瞼を閉じていても感じられるほどの強烈な発光に、礼拝堂に居る全員が目を開けた。
「な……こ、これは!?」
大司教は勿論、信徒達の全員が驚愕の表情で光を見詰めた。
視界の全てが白くなるほどの激しい光なのにも関わらず、眩しさは全く感じられなかった。

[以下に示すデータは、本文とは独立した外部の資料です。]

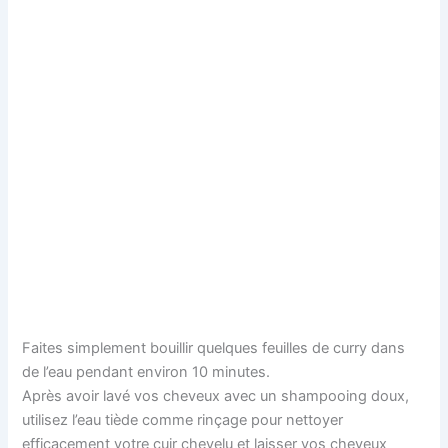
Faites simplement bouillir quelques feuilles de curry dans
de l’eau pendant environ 10 minutes.
Après avoir lavé vos cheveux avec un shampooing doux,
utilisez l’eau tiède comme rinçage pour nettoyer
efficacement votre cuir chevelu et laisser vos cheveux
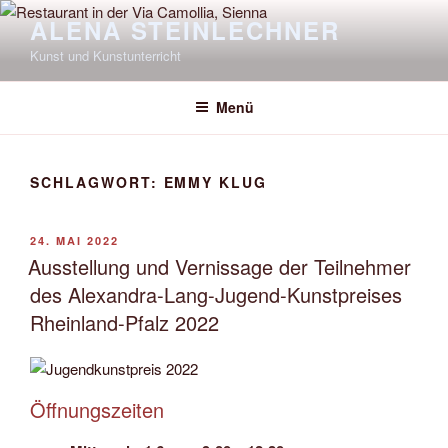
Zum
ALENA STEINLECHNER
Inhalt
Kunst und Kunstunterricht
springen
Menü
SCHLAGWORT:
EMMY KLUG
VERÖFFENTLICHT
24. MAI 2022
AM
Ausstellung und Vernissage der Teilnehmer
des Alexandra-Lang-Jugend-Kunstpreises
Rheinland-Pfalz 2022
Öffnungszeiten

なので、光の中に美しい女性が浮かび上がっている様子が苦も無く見て取れた。
『魔物に怯える皆の祈り、確かに届きました。私はオグビア。女神ティングミアの妹です』
女神の顕現と言う奇跡を目の当たりにした人間達は、凍り付いた様に固まっている。
『女神オグビアの名において、魔物に対抗出来る特別な力をふたつ、人に授けます。ひとつ目は、女神の知恵とガーネットの左目です。これを無垢な少年に授けます。一瞬の痛みを与えてしまう事をお許しください』
光の中の女性は、豪華な法衣を着た10歳の少年を指差した。
すると、少年は左目を射られたかの様にのけ反った。
被っていたフードが外れ、透き通る様な金髪が露になる。
「あッ!?」
「テルラ!?」
左目を手で押さえてうずくまる少年を心配して駆け寄る大司教。
『ふたつ目は潜在能力です。これを全ての人間に授けます。詳しくは少年、テルラティア・グリプトに与えた女神の知恵を参照してください。――全ての人間に光あれ』
そう言い残し、女神は光と共に消滅した。
通常の明るさに戻った礼拝堂は、不気味なほどの沈黙に支配されていた。
「すいません、お父さん。下がっても良いですか?」
顔を上げた少年の左目が、真っ赤な宝石みたいな輝きを放っていた。
右目は変わらず青。
「う、うむ。そうだな。――お前達、テルラを休ませてやれ」
オッドアイとなった息子の瞳を見詰めながら、大司教は人を呼んだ。
すぐさま二人の教会奥勤めの女性スタッフが出て来て、少年を奥へと連れて行った。
それを見送った大司教は背筋を伸ばし、まだ呆然としている信徒に向けて両手を広げた。
「我々は女神の奇跡を目撃しました。女神は我が息子であり大聖堂の後継者候補であるテルラティアに知恵を授けてくださいました。その知恵に関する詳しい内容は後日発表致しますので、本日はお引き取りください」
大司教は説法を中止し、速足で大司教専用出入り口から退室して行った。
呆然として静まり返っていた信徒達は、ドアが閉まる音で我に返った。
周囲の者と視線を合わせ、ほぼ全員が口を半開きにしている様子を確認する。
「め、女神様だぁ~!」
「オラ、女神様を見ちまっただぁ~!」
「おお……女神様の声はなんて美しいんだ。感動で涙が……」
大聖堂は、女神の目撃者になった事をようやく自覚した信徒達で大層な騒ぎとなった。
しかし暴動となっている訳ではないので僧兵は手が出せず、礼拝堂が本来の静かな場所に戻るには数刻の時間を要した。